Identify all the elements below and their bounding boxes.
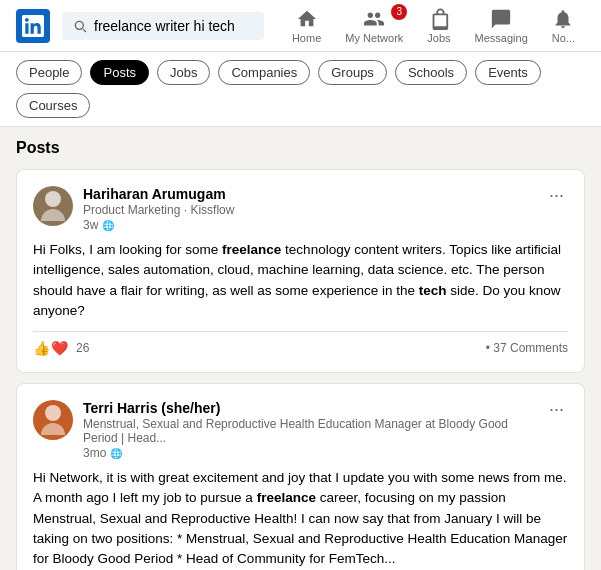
author-info-1: Hariharan Arumugam Product Marketing · K… [83, 186, 234, 232]
nav-network[interactable]: 3 My Network [335, 4, 413, 48]
author-name-1[interactable]: Hariharan Arumugam [83, 186, 234, 202]
globe-icon-1: 🌐 [102, 220, 114, 231]
author-title-1: Product Marketing · Kissflow [83, 203, 234, 217]
header: Home 3 My Network Jobs Messaging No... [0, 0, 601, 52]
like-emoji-1: 👍 [33, 340, 50, 356]
author-name-2[interactable]: Terri Harris (she/her) [83, 400, 545, 416]
filter-posts[interactable]: Posts [90, 60, 149, 85]
nav-icons: Home 3 My Network Jobs Messaging No... [282, 4, 585, 48]
more-button-1[interactable]: ··· [545, 186, 568, 204]
filter-events[interactable]: Events [475, 60, 541, 85]
reaction-count-1: 26 [76, 341, 89, 355]
post-text-2: Hi Network, it is with great excitement … [33, 468, 568, 569]
post-reactions-1: 👍 ❤️ 26 • 37 Comments [33, 331, 568, 356]
filter-jobs[interactable]: Jobs [157, 60, 210, 85]
post-meta-2: 3mo 🌐 [83, 446, 545, 460]
filter-groups[interactable]: Groups [318, 60, 387, 85]
filter-bar: People Posts Jobs Companies Groups Schoo… [0, 52, 601, 127]
comment-count-1: • 37 Comments [486, 341, 568, 355]
reaction-emojis-1: 👍 ❤️ [33, 340, 68, 356]
filter-companies[interactable]: Companies [218, 60, 310, 85]
main-content: Posts Hariharan Arumugam Product Marketi… [0, 127, 601, 570]
filter-people[interactable]: People [16, 60, 82, 85]
filter-schools[interactable]: Schools [395, 60, 467, 85]
nav-jobs-label: Jobs [427, 32, 450, 44]
avatar-1 [33, 186, 73, 226]
author-row-1: Hariharan Arumugam Product Marketing · K… [33, 186, 234, 232]
nav-notifications[interactable]: No... [542, 4, 585, 48]
post-header-1: Hariharan Arumugam Product Marketing · K… [33, 186, 568, 232]
author-row-2: Terri Harris (she/her) Menstrual, Sexual… [33, 400, 545, 460]
nav-jobs[interactable]: Jobs [417, 4, 460, 48]
filter-courses[interactable]: Courses [16, 93, 90, 118]
post-meta-1: 3w 🌐 [83, 218, 234, 232]
post-time-2: 3mo [83, 446, 106, 460]
avatar-2 [33, 400, 73, 440]
search-icon [72, 18, 88, 34]
section-title: Posts [16, 139, 585, 157]
nav-messaging-label: Messaging [475, 32, 528, 44]
post-card: Hariharan Arumugam Product Marketing · K… [16, 169, 585, 373]
nav-home[interactable]: Home [282, 4, 331, 48]
post-header-2: Terri Harris (she/her) Menstrual, Sexual… [33, 400, 568, 460]
nav-messaging[interactable]: Messaging [465, 4, 538, 48]
nav-network-label: My Network [345, 32, 403, 44]
heart-emoji-1: ❤️ [51, 340, 68, 356]
author-title-2: Menstrual, Sexual and Reproductive Healt… [83, 417, 545, 445]
author-info-2: Terri Harris (she/her) Menstrual, Sexual… [83, 400, 545, 460]
globe-icon-2: 🌐 [110, 448, 122, 459]
post-time-1: 3w [83, 218, 98, 232]
post-card-2: Terri Harris (she/her) Menstrual, Sexual… [16, 383, 585, 570]
nav-home-label: Home [292, 32, 321, 44]
more-button-2[interactable]: ··· [545, 400, 568, 418]
linkedin-logo[interactable] [16, 9, 50, 43]
search-bar[interactable] [62, 12, 264, 40]
network-badge: 3 [391, 4, 407, 20]
nav-notifications-label: No... [552, 32, 575, 44]
search-input[interactable] [94, 18, 254, 34]
post-text-1: Hi Folks, I am looking for some freelanc… [33, 240, 568, 321]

────────

Problem requirements: Check each line above for "Companies" and return the ones that have it.

Output:
filter-bar: People Posts Jobs Companies Groups Schoo… [0, 52, 601, 127]
filter-companies[interactable]: Companies [218, 60, 310, 85]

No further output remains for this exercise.